Les hommes de Dalglish ont pensé inquiéter les Blues par un pressing tous azimuts mais Chelsea n’est pas franchement embêté balle au pied. Au contraire de Spearing par exemple, qui salit un contrôle aux quarante mètres et permet aux jambes de Ramires de s’élancer, de doubler en vitesse l’arrière-garde rouge et de tromper Reina de près (11’). Le Brésilien a le bon fluide et réussit tout ce qu’il entreprend. Même un centre en cloche faisandé devient un tir lobé du premier effet, capté par Reina, attentif. Sans forcer et ultra-efficace, Chelsea maîtrise la situation, bien aidé aussi par la faiblesse adverse dans l'accompagnement des offensives. Spearing et Henderson n’apportent jamais le surnombre. Jose Enrique ne monte pas aussi souvent qu’à l’habitude. Et Steven Gerrard, le meneur de la meute au pressing, s’agace.

Le cheval Andy Carroll

En deuxième période, Kenny Dalglish change de plan : 442 avec une doublette de petits Suarez-Bellamy devant. Si Liverpool donne un peu plus d’envie dans ses enchaînements, il se fera sanctionner. Et très rapidement. Lampard met un peu le nez aux avants-postes, dans une position idéale pour mettre une mine à 25 mètres et transmet parfaitement à Drogba, dans le sens du but. L’Ivoirien profite d’une défense passive de Skrtel pour croiser son tir et doubler la mise pour les Blues. Nouveau changement de plan pour Kenny : le cheval Andy Carroll, décisif lors de la demi-finale en Cup contre Everton, est invité à enfiler une nouvelle fois le costume de sauveur. Physiquement, le rapport de force s’inverse. Carroll pèse tout de suite dans les airs et sera l’homme du deuxième acte. La défense de Chelsea est enfin mise à contribution et l’attelage Terry-Ivanovic tremble. Il craque rapidement, peu après l’heure de jeu. Un cuir contré de Bosingwa, esseulé sur le côté droit de la défense, arrive comme par magie dans les pieds de Carroll. Le grand dadet sort face à Terry le passement de jambes le plus lent et étrange du monde, et fusille Cech. 2-1.
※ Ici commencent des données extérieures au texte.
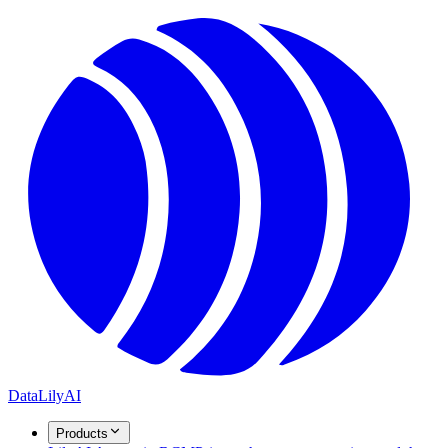
DataLily
AI
Products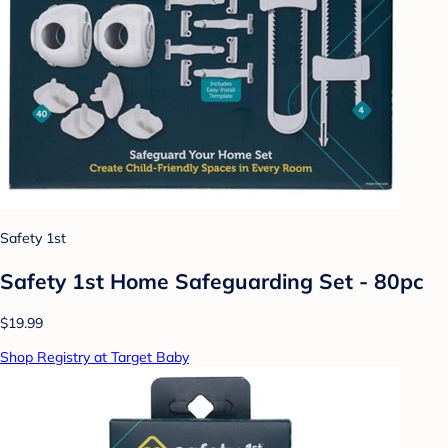
Safety 1st
Safety 1st Home Safeguarding Set - 80pc
$19.99
Shop Registry at Target Baby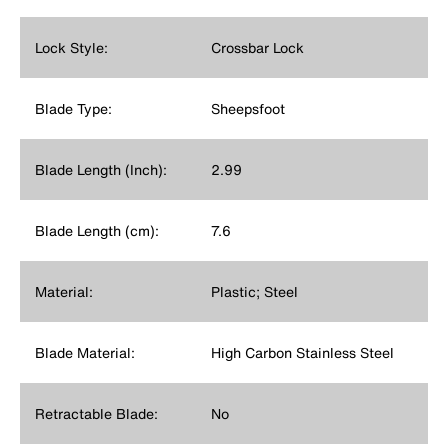
Lock Style:
Crossbar Lock
Blade Type:
Sheepsfoot
Blade Length (Inch):
2.99
Blade Length (cm):
7.6
Material:
Plastic; Steel
Blade Material:
High Carbon Stainless Steel
Retractable Blade:
No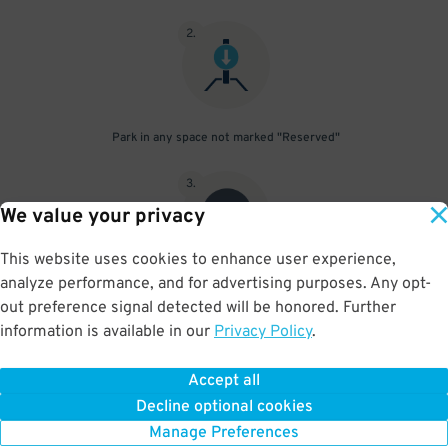
2
.
Park in any space not marked "Reserved"
3
.
We value your privacy
This website uses cookies to enhance user experience,
analyze performance, and for advertising purposes. Any opt-
Upon departure, scan parking pass at exit gate
out preference signal detected will be honored. Further
information is available in our
Privacy Policy
.
Accept all
BOOK NOW
Decline optional cookies
Manage Preferences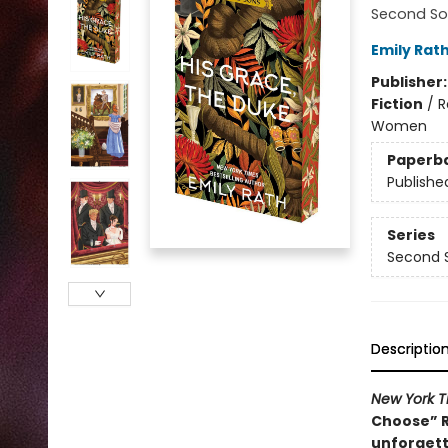
Second So
Emily Rat
Publisher
Fiction
/
R
Women
Paperb
Publishe
Series
Second 
Descriptio
New York T
Choose” R
unforgett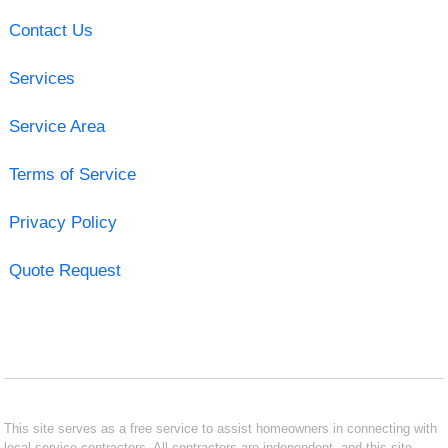
Contact Us
Services
Service Area
Terms of Service
Privacy Policy
Quote Request
This site serves as a free service to assist homeowners in connecting with
local service contractors. All contractors are independent, and this site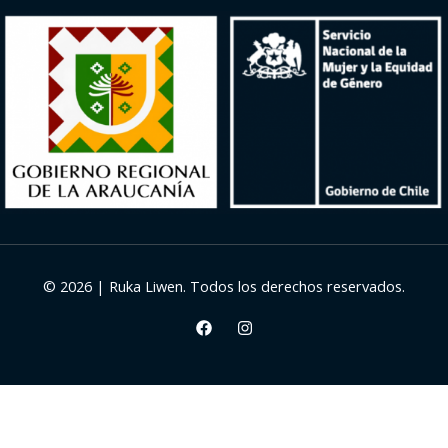
© 2026 | Ruka Liwen. Todos los derechos reservados.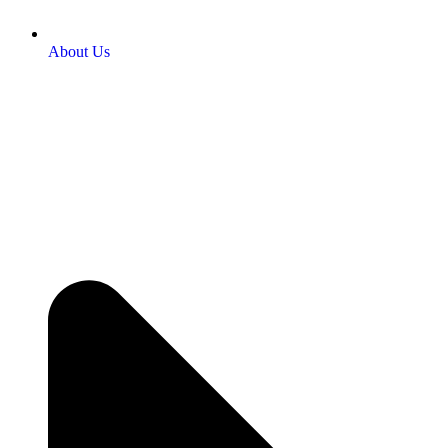
About Us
En plus du physique, le rapport de force psychologique s’inverse lui aussi. Chelsea ne touche plus une balle, joue moins bien le peu de coups qui lui sont offerts devant. Il tangue devant les grandes marées rouges qui ont investi son camp. Carroll cale un coup de casque que Peter Cech repousse d’une parade pleine d’abdos. On proteste du côté des Reds qui estiment que le ballon était dans le but au moment de l’arrêt du portier tchèque. Difficile à juger en revoyant l’action sous plusieurs angles. Les Blues finiront la rencontre en tirant la langue mais en tenant bon, privant ainsi Liverpool d’un doublé Cup-Carling Cup. Les Reds regretteront de ne s’être réellement excités qu’en deuxième période, car cette défense de Chelsea, un peu secouée, reste finalement assez vulnérable.